-- DATA EXTRACT --
+--

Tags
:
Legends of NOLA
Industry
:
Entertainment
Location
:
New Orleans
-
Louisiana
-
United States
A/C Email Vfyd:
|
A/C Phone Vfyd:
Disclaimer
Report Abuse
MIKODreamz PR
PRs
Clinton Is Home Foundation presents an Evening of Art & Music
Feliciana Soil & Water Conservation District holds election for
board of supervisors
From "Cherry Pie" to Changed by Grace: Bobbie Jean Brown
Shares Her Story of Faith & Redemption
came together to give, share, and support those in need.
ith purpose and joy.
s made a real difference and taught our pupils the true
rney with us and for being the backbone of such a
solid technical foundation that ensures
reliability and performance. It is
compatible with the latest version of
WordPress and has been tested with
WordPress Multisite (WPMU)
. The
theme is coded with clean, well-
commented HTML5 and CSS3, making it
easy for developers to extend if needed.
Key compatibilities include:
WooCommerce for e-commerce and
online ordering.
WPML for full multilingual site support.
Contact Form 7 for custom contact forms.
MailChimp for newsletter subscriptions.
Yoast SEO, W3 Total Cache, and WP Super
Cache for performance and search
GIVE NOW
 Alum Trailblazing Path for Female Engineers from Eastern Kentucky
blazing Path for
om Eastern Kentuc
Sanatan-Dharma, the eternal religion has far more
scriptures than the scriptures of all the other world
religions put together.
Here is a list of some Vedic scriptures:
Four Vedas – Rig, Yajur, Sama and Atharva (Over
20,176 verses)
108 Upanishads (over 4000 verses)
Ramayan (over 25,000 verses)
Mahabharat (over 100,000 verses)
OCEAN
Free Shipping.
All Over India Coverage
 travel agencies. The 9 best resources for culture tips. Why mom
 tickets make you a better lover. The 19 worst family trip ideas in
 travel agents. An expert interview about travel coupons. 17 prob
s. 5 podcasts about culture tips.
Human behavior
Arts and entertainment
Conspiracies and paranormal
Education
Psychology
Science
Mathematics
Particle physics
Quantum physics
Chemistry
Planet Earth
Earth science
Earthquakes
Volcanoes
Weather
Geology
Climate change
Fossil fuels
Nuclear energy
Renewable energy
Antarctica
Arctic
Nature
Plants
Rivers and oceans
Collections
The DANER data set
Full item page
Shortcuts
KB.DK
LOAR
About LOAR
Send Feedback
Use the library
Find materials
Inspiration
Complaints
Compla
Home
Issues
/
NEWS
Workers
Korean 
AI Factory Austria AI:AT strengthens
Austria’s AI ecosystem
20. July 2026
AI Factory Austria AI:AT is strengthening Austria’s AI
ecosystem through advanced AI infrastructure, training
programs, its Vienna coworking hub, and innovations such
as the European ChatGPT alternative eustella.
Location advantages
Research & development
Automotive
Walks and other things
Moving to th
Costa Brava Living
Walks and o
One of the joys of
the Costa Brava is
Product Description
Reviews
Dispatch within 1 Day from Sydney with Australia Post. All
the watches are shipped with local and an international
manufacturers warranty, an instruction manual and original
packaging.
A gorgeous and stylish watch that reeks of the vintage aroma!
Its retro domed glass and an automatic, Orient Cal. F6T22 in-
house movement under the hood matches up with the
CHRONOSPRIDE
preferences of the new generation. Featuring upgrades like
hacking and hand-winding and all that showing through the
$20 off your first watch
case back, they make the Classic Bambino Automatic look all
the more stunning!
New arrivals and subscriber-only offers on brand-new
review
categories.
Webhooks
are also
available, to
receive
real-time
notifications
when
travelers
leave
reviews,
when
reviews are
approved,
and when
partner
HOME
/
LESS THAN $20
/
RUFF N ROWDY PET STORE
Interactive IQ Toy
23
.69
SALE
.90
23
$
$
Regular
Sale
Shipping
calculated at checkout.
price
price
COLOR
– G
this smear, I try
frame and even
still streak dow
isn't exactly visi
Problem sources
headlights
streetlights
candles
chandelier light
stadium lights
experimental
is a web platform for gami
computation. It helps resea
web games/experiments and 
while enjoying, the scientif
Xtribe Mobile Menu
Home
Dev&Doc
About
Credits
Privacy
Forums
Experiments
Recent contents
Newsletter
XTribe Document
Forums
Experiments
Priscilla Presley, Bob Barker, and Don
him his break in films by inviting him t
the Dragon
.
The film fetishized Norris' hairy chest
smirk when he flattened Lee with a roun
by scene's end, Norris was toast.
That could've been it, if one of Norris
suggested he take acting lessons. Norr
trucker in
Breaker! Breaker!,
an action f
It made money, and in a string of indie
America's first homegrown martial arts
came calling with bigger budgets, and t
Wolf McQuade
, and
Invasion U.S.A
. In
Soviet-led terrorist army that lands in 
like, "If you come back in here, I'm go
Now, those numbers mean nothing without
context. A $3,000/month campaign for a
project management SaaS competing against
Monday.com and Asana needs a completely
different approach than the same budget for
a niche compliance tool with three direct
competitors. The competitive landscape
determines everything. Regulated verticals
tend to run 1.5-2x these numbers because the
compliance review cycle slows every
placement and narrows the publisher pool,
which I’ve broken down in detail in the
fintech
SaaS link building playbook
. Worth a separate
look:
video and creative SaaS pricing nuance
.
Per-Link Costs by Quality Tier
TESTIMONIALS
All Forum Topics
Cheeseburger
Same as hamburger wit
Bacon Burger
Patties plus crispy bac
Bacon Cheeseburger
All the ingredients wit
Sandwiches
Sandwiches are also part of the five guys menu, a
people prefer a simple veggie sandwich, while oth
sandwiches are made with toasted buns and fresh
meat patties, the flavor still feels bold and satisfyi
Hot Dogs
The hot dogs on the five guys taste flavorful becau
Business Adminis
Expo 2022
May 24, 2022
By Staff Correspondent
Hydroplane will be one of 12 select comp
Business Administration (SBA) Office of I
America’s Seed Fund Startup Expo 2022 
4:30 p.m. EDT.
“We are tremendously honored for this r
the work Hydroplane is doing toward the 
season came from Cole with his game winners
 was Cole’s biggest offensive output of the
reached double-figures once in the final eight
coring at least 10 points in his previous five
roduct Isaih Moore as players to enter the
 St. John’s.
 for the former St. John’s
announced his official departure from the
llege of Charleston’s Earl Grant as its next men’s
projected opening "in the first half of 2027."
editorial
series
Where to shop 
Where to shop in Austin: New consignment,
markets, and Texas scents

+--

-- ABOUT THIS TASK --
Each entry above needs to be duplicated exactly.

-- PROBLEM SOLUTION --
Tags
:
Legends of NOLA
Industry
:
Entertainment
Location
:
New Orleans
-
Louisiana
-
United States
A/C Email Vfyd:
|
A/C Phone Vfyd:
Disclaimer
Report Abuse
MIKODreamz PR
PRs
Clinton Is Home Foundation presents an Evening of Art & Music
Feliciana Soil & Water Conservation District holds election for
board of supervisors
From "Cherry Pie" to Changed by Grace: Bobbie Jean Brown
Shares Her Story of Faith & Redemption
came together to give, share, and support those in need.
ith purpose and joy.
s made a real difference and taught our pupils the true
rney with us and for being the backbone of such a
solid technical foundation that ensures
reliability and performance. It is
compatible with the latest version of
WordPress and has been tested with
WordPress Multisite (WPMU)
. The
theme is coded with clean, well-
commented HTML5 and CSS3, making it
easy for developers to extend if needed.
Key compatibilities include:
WooCommerce for e-commerce and
online ordering.
WPML for full multilingual site support.
Contact Form 7 for custom contact forms.
MailChimp for newsletter subscriptions.
Yoast SEO, W3 Total Cache, and WP Super
Cache for performance and search
GIVE NOW
 Alum Trailblazing Path for Female Engineers from Eastern Kentucky
blazing Path for
om Eastern Kentuc
Sanatan-Dharma, the eternal religion has far more
scriptures than the scriptures of all the other world
religions put together.
Here is a list of some Vedic scriptures:
Four Vedas – Rig, Yajur, Sama and Atharva (Over
20,176 verses)
108 Upanishads (over 4000 verses)
Ramayan (over 25,000 verses)
Mahabharat (over 100,000 verses)
OCEAN
Free Shipping.
All Over India Coverage
 travel agencies. The 9 best resources for culture tips. Why mom
 tickets make you a better lover. The 19 worst family trip ideas in
 travel agents. An expert interview about travel coupons. 17 prob
s. 5 podcasts about culture tips.
Human behavior
Arts and entertainment
Conspiracies and paranormal
Education
Psychology
Science
Mathematics
Particle physics
Quantum physics
Chemistry
Planet Earth
Earth science
Earthquakes
Volcanoes
Weather
Geology
Climate change
Fossil fuels
Nuclear energy
Renewable energy
Antarctica
Arctic
Nature
Plants
Rivers and oceans
Collections
The DANER data set
Full item page
Shortcuts
KB.DK
LOAR
About LOAR
Send Feedback
Use the library
Find materials
Inspiration
Complaints
Compla
Home
Issues
/
NEWS
Workers
Korean 
AI Factory Austria AI:AT strengthens
Austria’s AI ecosystem
20. July 2026
AI Factory Austria AI:AT is strengthening Austria’s AI
ecosystem through advanced AI infrastructure, training
programs, its Vienna coworking hub, and innovations such
as the European ChatGPT alternative eustella.
Location advantages
Research & development
Automotive
Walks and other things
Moving to th
Costa Brava Living
Walks and o
One of the joys of
the Costa Brava is
Product Description
Reviews
Dispatch within 1 Day from Sydney with Australia Post. All
the watches are shipped with local and an international
manufacturers warranty, an instruction manual and original
packaging.
A gorgeous and stylish watch that reeks of the vintage aroma!
Its retro domed glass and an automatic, Orient Cal. F6T22 in-
house movement under the hood matches up with the
CHRONOSPRIDE
preferences of the new generation. Featuring upgrades like
hacking and hand-winding and all that showing through the
$20 off your first watch
case back, they make the Classic Bambino Automatic look all
the more stunning!
New arrivals and subscriber-only offers on brand-new
review
categories.
Webhooks
are also
available, to
receive
real-time
notifications
when
travelers
leave
reviews,
when
reviews are
approved,
and when
partner
HOME
/
LESS THAN $20
/
RUFF N ROWDY PET STORE
Interactive IQ Toy
23
.69
SALE
.90
23
$
$
Regular
Sale
Shipping
calculated at checkout.
price
price
COLOR
– G
this smear, I try
frame and even
still streak dow
isn't exactly visi
Problem sources
headlights
streetlights
candles
chandelier light
stadium lights
experimental
is a web platform for gami
computation. It helps resea
web games/experiments and 
while enjoying, the scientif
Xtribe Mobile Menu
Home
Dev&Doc
About
Credits
Privacy
Forums
Experiments
Recent contents
Newsletter
XTribe Document
Forums
Experiments
Priscilla Presley, Bob Barker, and Don
him his break in films by inviting him t
the Dragon
.
The film fetishized Norris' hairy chest
smirk when he flattened Lee with a roun
by scene's end, Norris was toast.
That could've been it, if one of Norris
suggested he take acting lessons. Norr
trucker in
Breaker! Breaker!,
an action f
It made money, and in a string of indie
America's first homegrown martial arts
came calling with bigger budgets, and t
Wolf McQuade
, and
Invasion U.S.A
. In
Soviet-led terrorist army that lands in 
like, "If you come back in here, I'm go
Now, those numbers mean nothing without
context. A $3,000/month campaign for a
project management SaaS competing against
Monday.com and Asana needs a completely
different approach than the same budget for
a niche compliance tool with three direct
competitors. The competitive landscape
determines everything. Regulated verticals
tend to run 1.5-2x these numbers because the
compliance review cycle slows every
placement and narrows the publisher pool,
which I’ve broken down in detail in the
fintech
SaaS link building playbook
. Worth a separate
look:
video and creative SaaS pricing nuance
.
Per-Link Costs by Quality Tier
TESTIMONIALS
All Forum Topics
Cheeseburger
Same as hamburger wit
Bacon Burger
Patties plus crispy bac
Bacon Cheeseburger
All the ingredients wit
Sandwiches
Sandwiches are also part of the five guys menu, a
people prefer a simple veggie sandwich, while oth
sandwiches are made with toasted buns and fresh
meat patties, the flavor still feels bold and satisfyi
Hot Dogs
The hot dogs on the five guys taste flavorful becau
Business Adminis
Expo 2022
May 24, 2022
By Staff Correspondent
Hydroplane will be one of 12 select comp
Business Administration (SBA) Office of I
America’s Seed Fund Startup Expo 2022 
4:30 p.m. EDT.
“We are tremendously honored for this r
the work Hydroplane is doing toward the 
season came from Cole with his game winners
 was Cole’s biggest offensive output of the
reached double-figures once in the final eight
coring at least 10 points in his previous five
roduct Isaih Moore as players to enter the
 St. John’s.
 for the former St. John’s
announced his official departure from the
llege of Charleston’s Earl Grant as its next men’s
projected opening "in the first half of 2027."
editorial
series
Where to shop 
Where to shop in Austin: New consignment,
markets, and Texas scents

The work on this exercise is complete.